Hescremêncio, assim fui batizado. Nasci de Querêncio e Quaraiana. Pelo que contam e pelas charlas que inda hoje se sucedem nas rodas de causo entretidas a mate castelhano, vim ao mundo num lugar que chamam de Pampaláxia.
Dizem os mais velhos que a Pampaláxia é terra de paradoxos óbvios; quando o frio bate, faz o cusco correr rengo e rosnar rouco. No calor, bah! A quentura cozinha o bucho, ferve os miolos e o mijo evapora antes de tocar o chão. Por que ei de duvidar, a Pampaláxia é lugar diferente. De arriba do lombo daquelas coxilhas, por defronte se enxerga a metade do mundo e, por detrás, a metade outra é que se apresenta. Lugar buenacho este de onde venho, ou de onde dizem que vim, pouco importa. O fato é que me sinto bem por frequentar a boca de maulas e vaqueanos e por sempre estar arrumando causos pra uns e histórias pra outros. É mais ou menos como diz o poeta: o meu destino segue num reponte, e a vista, bem, a vista, se encharcada de horizontes, a mente, caborteira desde sempre, persegue respostas e constrói mais dúvidas do que soluções, e a fala, buenas, a fala vai afiada como a faquinha de prata do Nego Latorre.
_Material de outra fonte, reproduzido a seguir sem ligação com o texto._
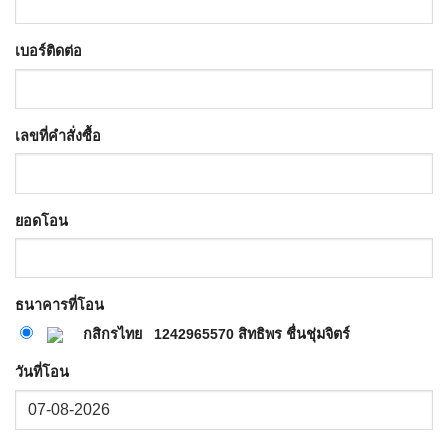
เบอร์ติดต่อ
เลขที่คำสั่งซื้อ
ยอดโอน
ธนาคารที่โอน
กสิกรไทย
‭1242965570‬
สิทธิพร ชื่นชุ่มจิตร์
วันที่โอน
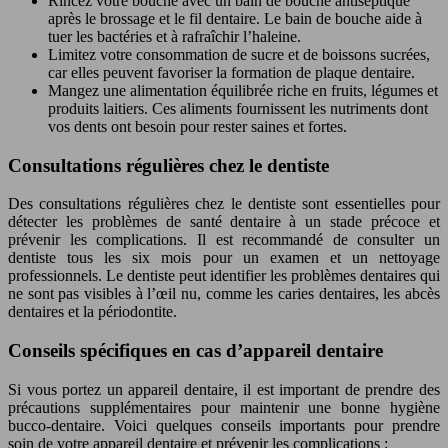
Rincez votre bouche avec un bain de bouche antiseptique
après le brossage et le fil dentaire. Le bain de bouche aide à
tuer les bactéries et à rafraîchir l’haleine.
Limitez votre consommation de sucre et de boissons sucrées,
car elles peuvent favoriser la formation de plaque dentaire.
Mangez une alimentation équilibrée riche en fruits, légumes et
produits laitiers. Ces aliments fournissent les nutriments dont
vos dents ont besoin pour rester saines et fortes.
Consultations régulières chez le dentiste
Des consultations régulières chez le dentiste sont essentielles pour
détecter les problèmes de santé dentaire à un stade précoce et
prévenir les complications. Il est recommandé de consulter un
dentiste tous les six mois pour un examen et un nettoyage
professionnels. Le dentiste peut identifier les problèmes dentaires qui
ne sont pas visibles à l’œil nu, comme les caries dentaires, les abcès
dentaires et la périodontite.
Conseils spécifiques en cas d’appareil dentaire
Si vous portez un appareil dentaire, il est important de prendre des
précautions supplémentaires pour maintenir une bonne hygiène
bucco-dentaire. Voici quelques conseils importants pour prendre
soin de votre appareil dentaire et prévenir les complications :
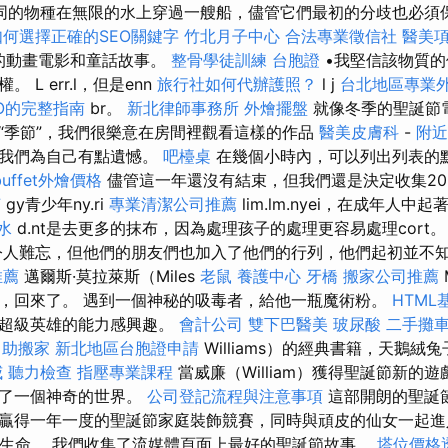
同的物種在無限的水上穿過一艘船，儘管它們最初的分歧也必須
如何選擇正確的SEO關鍵字
竹北月子中心
合法專業徵信社
醫美
好的動畫電影和童話故事。
整骨學徒訓練
台胞證
•我堅信該物質的
L err.l，但是enn
旅行社如何代辦護照？
l j
台北地區專業
EO的完整指南
br。
新北律師事務所
外燴擺盤
就像冬季的聖誕節
“季節”，我們很樂意在房間裡觀看這樣的作品
醫美皮膚科
-
附
，我們為自己有點遺憾。
吧檯桌
在幾個小時內，可以列出列表的
buffet外燴價格
儘管這一年還沒有結束，但我們還是決定收集202
菌
gy青少年ny.ri
專業清潔公司推薦
lim.lm.nyei，在成年人
水
d.nt是去更多的抹布，因為處理孩子的處理更容易處理cort
人難忘，但他們的朋友們也加入了他們的行列，他們起初並不
推薦
邁爾斯·莫拉萊斯（Miles
老鼠
養護中心
牙橋
搬家公司推薦
，回來了。 遇到一個神秘的吸毒者，給他一瓶魔術粉。
HTML
其超級英雄的能力感興趣。
會計公司
雙下巴醫美
玻尿酸
二手攤
自助搬家
新北地區台胞證申請
Williams）的經典書籍，天鵝
威
聽力檢查
指壓專業課程
當威廉（William）獲得聖誕節新的
放了一個神奇的世界。
公司登記流程與注意事項
這部開朗的聖誕
贏得一年一度的聖誕節家庭裝飾競賽，同時與頑皮的仙女一起進
了生命。 我們收集了流媒體頁面上最好的聖誕節故事。
塔位價格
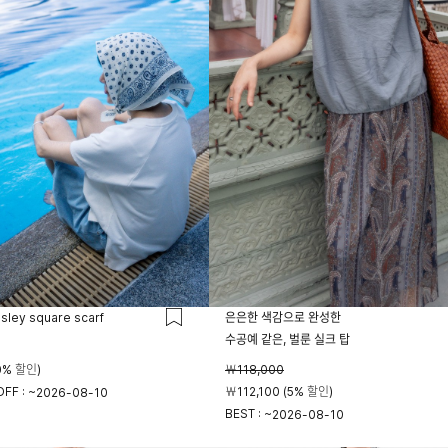
isley square scarf
은은한 색감으로 완성한
수공예 같은, 벌룬 실크 탑
0% 할인)
￦118,000
FF : ~
￦112,100 (5% 할인)
2026-08-10
BEST : ~
2026-08-10
23시 59분
23시 59분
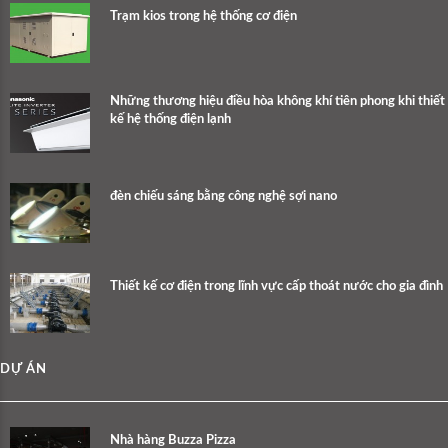
Trạm kios trong hệ thống cơ điện
Những thương hiệu điều hòa không khí tiên phong khi thiết
kế hệ thống điện lạnh
đèn chiếu sáng bằng công nghệ sợi nano
Thiết kế cơ điện trong lĩnh vực cấp thoát nước cho gia đình
DỰ ÁN
Nhà hàng Buzza Pizza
Se sucede que ando abichornado com alguns manotaços que a vida me emprestou. Nos lugares que me entreverei – ou, por certo, entreverado fui – vivi e me empanturrei de gente e de terras e de culturas e de lorotas e de circunstâncias que em nacos grandes ou pequenos se aprochegavam e vinham pro bem e pro mal, e me foram amoldando a estampa e o modo de pensar e de viver. E pra cada canto e experiência, pra cada pedaço de vida curtida, fui-me fazendo Hescremêncio, nomais.
Pouco importa o fundamento, não tem soga que me segure nem cara feia ou tese de doutor que me bote encilha. E não quero encilha no meu lombo, porque não quero lombos alheios pra botar encilhas! O sentido da liberdade nasce da vista sorvida no alto das coxilhas da Pampaláxia, onde não há cercas nem fronteiras, há horizonte recebendo o desejo de andar e andar e andar… sem amarras ou condições. Lá sei eu quantos anos tenho vivido por estas terras sem fim, sem nome e sem enredo. Lá sei eu quantas linhas li e quantas não me deixaram viver. Sei que mui cedo deixei o torrão onde nasci, sei que muitos ofícios tercei por aí, sei que muitas cagadas fiz e espalhei por estes torrões de terra. De cagada em cagada, fui aprendendo com os velhos, com os moços e com os mangaços que a vida te empresta e que te cobra a juros de agiota com registro no Banco Central, se é que me entendem. Se há lição que carrego, e juntei das lidas da política, é que jamais se deve tapar uma cagada com uma pá de bosta! E isso nunca fiz! Bosta feita, por certo, é terra adubada, é aprendizado que chega de ñapa. Se muito se fala, logo me calo, escuto, agradeço e, as devas, aprendo.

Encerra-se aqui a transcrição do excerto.